▶ **Assignment**: Transcribe each record precisely; images stay out.

▶ **Material provided**:

%%

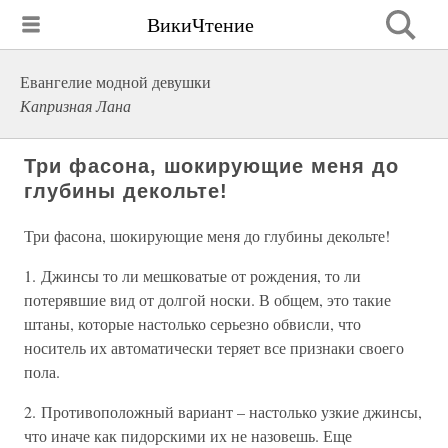
ВикиЧтение
Евангелие модной девушки
Капризная Лана
Три фасона, шокирующие меня до
глубины декольте!
Три фасона, шокирующие меня до глубины декольте!
1. Джинсы то ли мешковатые от рождения, то ли
потерявшие вид от долгой носки. В общем, это такие
штаны, которые настолько серьезно обвисли, что
носитель их автоматически теряет все признаки своего
пола.
2. Противоположный вариант – настолько узкие джинсы,
что иначе как пидорскими их не назовешь. Еще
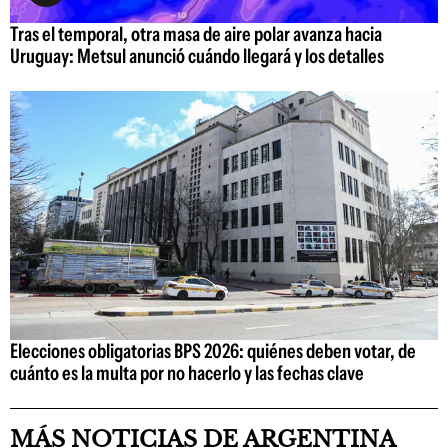
Tras el temporal, otra masa de aire polar avanza hacia
Uruguay: Metsul anunció cuándo llegará y los detalles
Elecciones obligatorias BPS 2026: quiénes deben votar, de
cuánto es la multa por no hacerlo y las fechas clave
MÁS NOTICIAS DE ARGENTINA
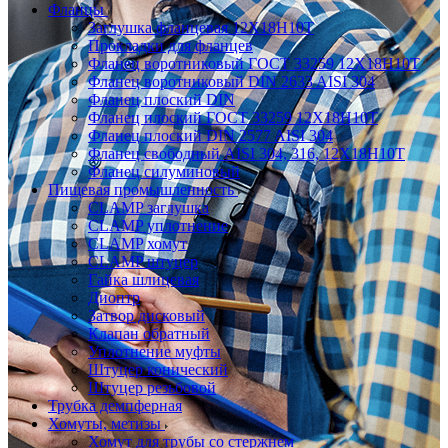
Фланцы
Заглушка фланцевая 12Х18Н10Т
Прокладки для фланцев
Фланец воротниковый ГОСТ 33259 12Х18Н10Т
Фланец воротниковый DIN 2633 AISI 304
Фланец плоский DIN
Фланец плоский ГОСТ 33259 12Х18Н10Т
Фланец плоский DIN 2577 AISI 304
Фланец свободный AISI 304, 316, 12Х18Н10Т
Фланец силуминовый
Пищевая промышленность
CLAMP заглушка
CLAMP уплотнение
CLAMP хомут
CLAMP штуцер
Гайка шлицевая
Диоптр
Затвор дисковый
Клапан обратный
Уплотнение муфты
Штуцер конический
Штуцер резьбовой
Трубка демпферная
Хомуты, метизы
Хомут для трубы со стержнем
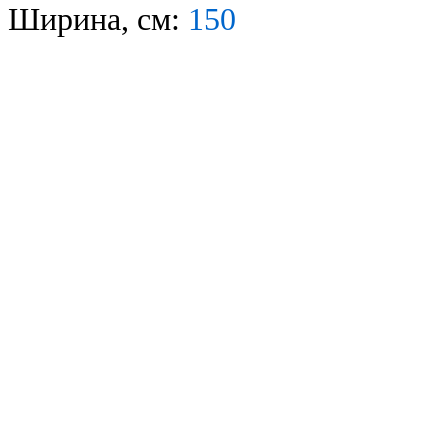
Ширина, см:
150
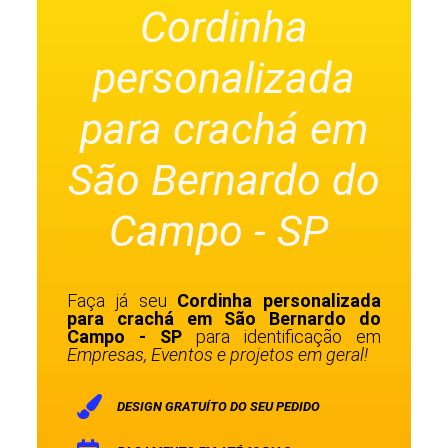
Cordinha
personalizada
para crachá em
São Bernardo do
Campo - SP
Faça já seu
Cordinha personalizada
para crachá em São Bernardo do
Campo - SP
para identificação em
Empresas, Eventos e projetos em geral!
DESIGN GRATUÍTO DO SEU PEDIDO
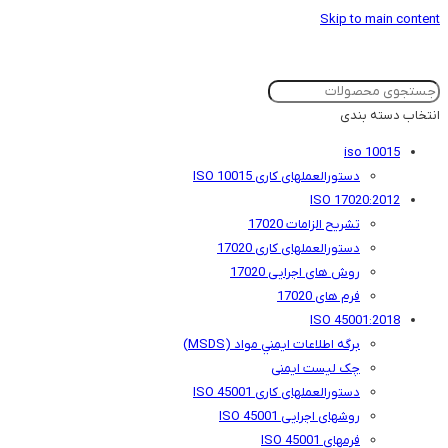
Skip to main content
انتخاب دسته بندی
iso 10015
دستورالعملهای کاری ISO 10015
ISO 17020:2012
تشریح الزامات 17020
دستورالعملهای کاری 17020
روش های اجرایی 17020
فرم های 17020
ISO 45001:2018
برگه اطلاعات ايمني مواد (MSDS)
چک لیست ایمنی
دستورالعملهای کاری ISO 45001
روشهای اجرایی ISO 45001
فرمهای ISO 45001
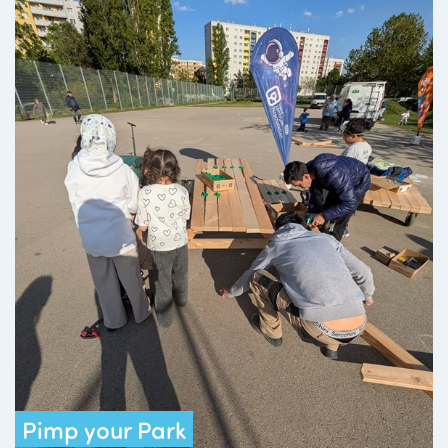
Pimp your Park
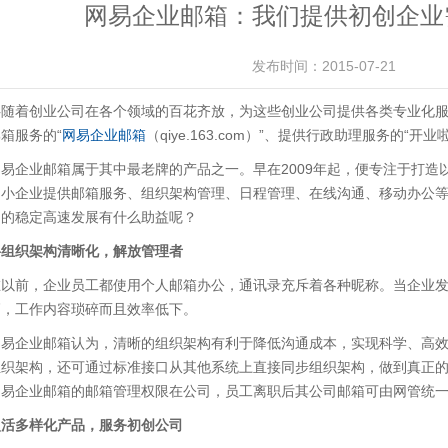
网易企业邮箱：我们提供初创企业
发布时间：2015-07-21
伴随着创业公司在各个领域的百花齐放，为这些创业公司提供各类专业化
箱服务的“
网易企业邮箱
（qiye.163.com）”、提供行政助理服务的“开
网易企业邮箱属于其中最老牌的产品之一。早在2009年起，便专注于打造
中小企业提供邮箱服务、组织架构管理、日程管理、在线沟通、移动办公
司的稳定高速发展有什么助益呢？
将组织架构清晰化，解放管理者
在以前，企业员工都使用个人邮箱办公，通讯录充斥着各种昵称。当企业
高，工作内容琐碎而且效率低下。
网易企业邮箱认为，清晰的组织架构有利于降低沟通成本，实现科学、高
组织架构，还可通过标准接口从其他系统上直接同步组织架构，做到真正的
网易企业邮箱的邮箱管理权限在公司，员工离职后其公司邮箱可由网管统
灵活多样化产品，服务初创公司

%%

▶ **Result below**:
ВикиЧтение
Евангелие модной девушки
Капризная Лана
Три фасона, шокирующие меня до
глубины декольте!
Три фасона, шокирующие меня до глубины декольте!
1. Джинсы то ли мешковатые от рождения, то ли
потерявшие вид от долгой носки. В общем, это такие
штаны, которые настолько серьезно обвисли, что
носитель их автоматически теряет все признаки своего
пола.
2. Противоположный вариант – настолько узкие джинсы,
что иначе как пидорскими их не назовешь. Еще
Tras el temporal, otra masa de aire polar avanza hacia
Uruguay: Metsul anunció cuándo llegará y los detalles
Elecciones obligatorias BPS 2026: quiénes deben votar, de
cuánto es la multa por no hacerlo y las fechas clave
MÁS NOTICIAS DE ARGENTINA
Фланцы
Заглушка фланцевая 12Х18Н10Т
Прокладки для фланцев
Фланец воротниковый ГОСТ 33259 12Х18Н10Т
Фланец воротниковый DIN 2633 AISI 304
Фланец плоский DIN
Фланец плоский ГОСТ 33259 12Х18Н10Т
Фланец плоский DIN 2577 AISI 304
Фланец свободный AISI 304, 316, 12Х18Н10Т
Фланец силуминовый
Пищевая промышленность
CLAMP заглушка
CLAMP уплотнение
CLAMP хомут
CLAMP штуцер
Гайка шлицевая
Диоптр
Затвор дисковый
Клапан обратный
Уплотнение муфты
Штуцер конический
Штуцер резьбовой
Трубка демпферная
Хомуты, метизы
Хомут для трубы со стержнем
Ширина, см:
150
Cordinha
personalizada
para crachá em
São Bernardo do
Campo - SP
Faça já seu
Cordinha personalizada
para crachá em São Bernardo do
Campo - SP
para identificação em
Empresas, Eventos e projetos em geral!
DESIGN GRATUÍTO DO SEU PEDIDO
Skip to main content
انتخاب دسته بندی
iso 10015
دستورالعملهای کاری ISO 10015
ISO 17020:2012
تشریح الزامات 17020
دستورالعملهای کاری 17020
روش های اجرایی 17020
فرم های 17020
ISO 45001:2018
برگه اطلاعات ايمني مواد (MSDS)
چک لیست ایمنی
دستورالعملهای کاری ISO 45001
روشهای اجرایی ISO 45001
فرمهای ISO 45001
Pimp your Park
网易企业邮箱：我们提供初创企业
发布时间：2015-07-21
伴随着创业公司在各个领域的百花齐放，为这些创业公司提供各类专业化
箱服务的“
网易企业邮箱
（qiye.163.com）”、提供行政助理服务的“开
网易企业邮箱属于其中最老牌的产品之一。早在2009年起，便专注于打造
中小企业提供邮箱服务、组织架构管理、日程管理、在线沟通、移动办公
司的稳定高速发展有什么助益呢？
将组织架构清晰化，解放管理者
在以前，企业员工都使用个人邮箱办公，通讯录充斥着各种昵称。当企业
高，工作内容琐碎而且效率低下。
网易企业邮箱认为，清晰的组织架构有利于降低沟通成本，实现科学、高
组织架构，还可通过标准接口从其他系统上直接同步组织架构，做到真正的
网易企业邮箱的邮箱管理权限在公司，员工离职后其公司邮箱可由网管统
灵活多样化产品，服务初创公司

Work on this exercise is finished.